**The task:**
Starting at the line that contains "ネットショッピングをされない方" and ending at the line that contains "TEL：03-5338-8590", the lines below are to be given again exactly, with nothing added.

** Opening Data supplied block **

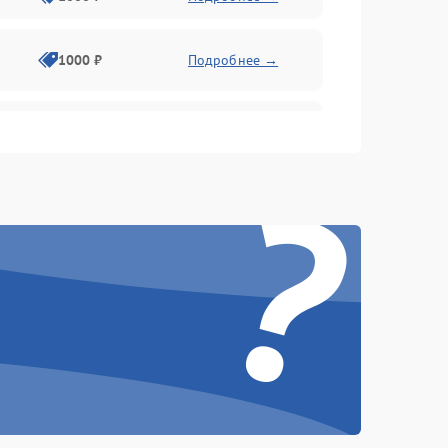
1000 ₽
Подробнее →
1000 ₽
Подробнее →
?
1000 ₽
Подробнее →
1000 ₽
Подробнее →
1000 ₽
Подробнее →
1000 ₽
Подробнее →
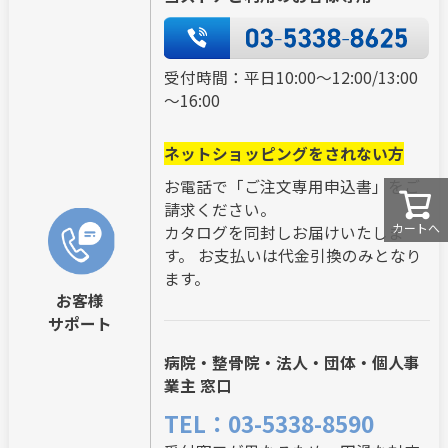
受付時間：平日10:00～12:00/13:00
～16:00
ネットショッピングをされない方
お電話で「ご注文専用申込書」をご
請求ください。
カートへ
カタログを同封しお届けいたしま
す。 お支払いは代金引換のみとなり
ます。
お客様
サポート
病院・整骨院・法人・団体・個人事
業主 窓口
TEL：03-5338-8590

** Closing Data supplied block **
** Opening Data supplied block **

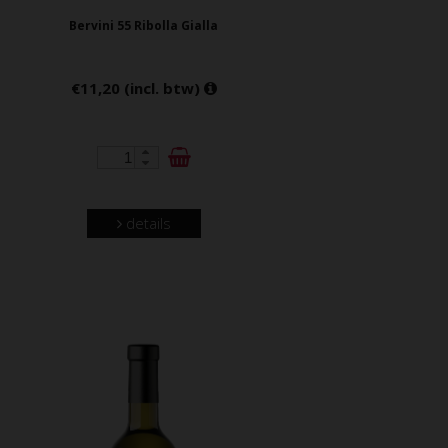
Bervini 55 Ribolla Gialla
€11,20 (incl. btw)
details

** Closing Data supplied block **

**Task output:**
ネットショッピングをされない方
お電話で「ご注文専用申込書」をご
請求ください。
カートへ
カタログを同封しお届けいたしま
す。 お支払いは代金引換のみとなり
ます。
お客様
サポート
病院・整骨院・法人・団体・個人事
業主 窓口
TEL：03-5338-8590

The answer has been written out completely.